# Keeping PAM credentials in variables?



## vanessa (Aug 17, 2013)

Hi all

I am trying to implement auto-logon with VirtualBox from a FreeBSD host to a Windows guest.  Following the VirtualBox manual I discovered that in order to login a user to a running VM one (i.e. the script) has to know the user credentials. However this is not my case. I have users authenticating against an LDAP server, so I have to retrieve their credentials when they login to the FreeBSD host and use them for the auto-login on the guest (be it Windows or something else).

So, my questions are: 

How can I retrieve the username and password a user is typing in the login prompt? 
If plain PAM doesn't support the saving of credentials to variables, is there an additional PAM module for such scripting?

*Update*: on Linux there are pam_script and pam-script modules which execute scripts upon login or logout. Unfortunately they are not ported to FreeBSD


----------



## vanessa (Aug 18, 2013)

To answer my own question:

I compiled pam_script from source (https://github.com/jeroennijhof/pam_script), as this PAM module does exactly what I need and works like expected. If someone also needs its functionality, I could (try to) port it.


----------



## cpm@ (Aug 19, 2013)

Hi,

It's fine to enlarge the Ports Collection, the current size of the gzipped tarball is about 51 MB.  All useful software which can be ported is worth creating.

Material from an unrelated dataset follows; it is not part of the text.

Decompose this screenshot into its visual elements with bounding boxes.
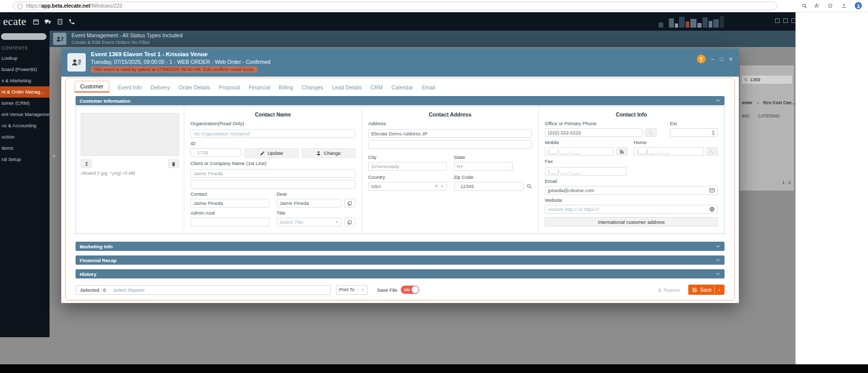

As the FreeBSD Porters's Handbook says: 





> Like everything else about FreeBSD, it is primarily a volunteer effort.


 So, go ahead 

As a reference, let me recommend the following book, Porting UNIX Software by Greg "Groggy" Lehey.

PS. Any doubt you have, please, ask here or if it's a very technical question on the FreeBSD mailing lists.


----------



## storvi_net (Jun 22, 2014)

@vanessa: Sorry for digging this topic up, but did you proceed in porting this module?

If not: Can you give me some installation hints?

Regards
Markus


----------